**What is required:**
Copy exactly, please, each line of the data below until the line that contains "Проверен клиент" has been copied, beginning at the top.

Data under study Block Start

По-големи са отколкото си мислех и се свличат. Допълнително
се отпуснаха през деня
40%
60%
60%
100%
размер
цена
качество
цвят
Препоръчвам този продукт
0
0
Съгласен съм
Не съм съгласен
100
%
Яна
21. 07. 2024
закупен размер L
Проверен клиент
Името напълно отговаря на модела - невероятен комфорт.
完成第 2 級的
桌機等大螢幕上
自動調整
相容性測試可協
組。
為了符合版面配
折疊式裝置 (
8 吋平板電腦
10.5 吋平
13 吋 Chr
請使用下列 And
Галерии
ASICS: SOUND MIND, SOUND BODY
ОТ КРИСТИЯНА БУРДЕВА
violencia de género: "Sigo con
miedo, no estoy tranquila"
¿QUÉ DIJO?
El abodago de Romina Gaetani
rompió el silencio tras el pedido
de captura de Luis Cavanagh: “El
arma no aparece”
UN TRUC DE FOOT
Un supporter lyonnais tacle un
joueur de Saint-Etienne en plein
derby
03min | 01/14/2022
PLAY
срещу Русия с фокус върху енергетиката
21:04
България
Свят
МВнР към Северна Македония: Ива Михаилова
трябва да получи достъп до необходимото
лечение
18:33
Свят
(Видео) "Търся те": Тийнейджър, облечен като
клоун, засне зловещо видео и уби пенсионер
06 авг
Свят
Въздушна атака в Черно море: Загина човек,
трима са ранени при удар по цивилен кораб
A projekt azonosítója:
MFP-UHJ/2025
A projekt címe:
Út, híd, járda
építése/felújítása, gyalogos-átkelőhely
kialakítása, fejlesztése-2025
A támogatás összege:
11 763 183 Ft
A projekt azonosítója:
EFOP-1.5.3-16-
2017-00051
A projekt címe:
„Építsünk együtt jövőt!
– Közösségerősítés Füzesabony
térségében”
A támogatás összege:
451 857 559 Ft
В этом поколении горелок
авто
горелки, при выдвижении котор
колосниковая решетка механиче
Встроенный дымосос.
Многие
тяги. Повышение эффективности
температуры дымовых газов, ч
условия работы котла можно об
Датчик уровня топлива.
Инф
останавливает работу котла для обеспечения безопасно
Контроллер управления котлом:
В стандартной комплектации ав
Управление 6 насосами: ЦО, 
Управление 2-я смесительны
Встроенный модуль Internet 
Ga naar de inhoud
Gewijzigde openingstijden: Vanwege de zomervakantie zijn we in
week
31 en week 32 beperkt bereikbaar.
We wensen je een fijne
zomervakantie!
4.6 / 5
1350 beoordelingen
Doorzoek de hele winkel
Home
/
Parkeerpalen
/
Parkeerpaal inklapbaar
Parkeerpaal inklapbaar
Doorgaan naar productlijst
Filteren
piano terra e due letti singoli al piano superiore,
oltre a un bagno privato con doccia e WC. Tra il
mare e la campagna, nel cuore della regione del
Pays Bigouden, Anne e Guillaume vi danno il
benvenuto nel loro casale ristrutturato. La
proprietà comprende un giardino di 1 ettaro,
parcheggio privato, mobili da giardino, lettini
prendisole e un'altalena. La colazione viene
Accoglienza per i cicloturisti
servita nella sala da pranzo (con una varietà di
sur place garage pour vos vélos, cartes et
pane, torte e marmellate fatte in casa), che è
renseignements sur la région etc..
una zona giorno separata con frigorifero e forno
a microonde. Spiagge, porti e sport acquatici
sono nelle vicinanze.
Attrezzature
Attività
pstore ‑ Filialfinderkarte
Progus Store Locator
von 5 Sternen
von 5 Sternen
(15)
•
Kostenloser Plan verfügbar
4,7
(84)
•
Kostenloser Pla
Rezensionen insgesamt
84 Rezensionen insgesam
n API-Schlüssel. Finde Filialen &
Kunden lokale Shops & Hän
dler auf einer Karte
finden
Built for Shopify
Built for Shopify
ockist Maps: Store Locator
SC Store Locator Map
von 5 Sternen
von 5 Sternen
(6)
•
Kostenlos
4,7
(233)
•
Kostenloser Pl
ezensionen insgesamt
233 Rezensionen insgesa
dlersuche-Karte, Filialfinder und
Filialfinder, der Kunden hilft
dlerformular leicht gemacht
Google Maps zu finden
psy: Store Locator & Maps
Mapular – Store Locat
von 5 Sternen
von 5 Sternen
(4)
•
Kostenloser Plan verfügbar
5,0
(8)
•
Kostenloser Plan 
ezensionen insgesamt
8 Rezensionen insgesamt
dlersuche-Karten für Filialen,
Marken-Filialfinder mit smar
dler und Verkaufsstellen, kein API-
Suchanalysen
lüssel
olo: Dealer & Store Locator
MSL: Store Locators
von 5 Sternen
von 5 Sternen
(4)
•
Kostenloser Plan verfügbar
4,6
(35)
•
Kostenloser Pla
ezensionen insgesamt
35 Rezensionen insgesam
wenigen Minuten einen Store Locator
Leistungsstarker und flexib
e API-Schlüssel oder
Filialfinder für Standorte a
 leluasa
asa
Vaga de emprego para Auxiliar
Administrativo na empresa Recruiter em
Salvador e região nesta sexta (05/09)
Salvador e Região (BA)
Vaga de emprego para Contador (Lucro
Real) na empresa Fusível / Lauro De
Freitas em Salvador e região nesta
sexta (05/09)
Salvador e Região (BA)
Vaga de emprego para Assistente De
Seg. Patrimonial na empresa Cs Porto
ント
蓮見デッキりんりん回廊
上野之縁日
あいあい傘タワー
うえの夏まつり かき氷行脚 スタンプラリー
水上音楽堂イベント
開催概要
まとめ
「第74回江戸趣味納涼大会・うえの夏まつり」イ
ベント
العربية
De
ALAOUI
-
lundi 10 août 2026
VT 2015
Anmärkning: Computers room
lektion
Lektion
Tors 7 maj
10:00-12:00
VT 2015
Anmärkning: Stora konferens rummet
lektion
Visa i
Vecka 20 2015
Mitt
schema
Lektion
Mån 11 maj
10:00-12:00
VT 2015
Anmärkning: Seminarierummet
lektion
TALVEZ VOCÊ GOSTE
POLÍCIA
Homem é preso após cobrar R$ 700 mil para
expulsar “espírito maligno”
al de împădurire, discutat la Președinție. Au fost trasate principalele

Data under study Block End

**Task result:**
По-големи са отколкото си мислех и се свличат. Допълнително
се отпуснаха през деня
40%
60%
60%
100%
размер
цена
качество
цвят
Препоръчвам този продукт
0
0
Съгласен съм
Не съм съгласен
100
%
Яна
21. 07. 2024
закупен размер L
Проверен клиент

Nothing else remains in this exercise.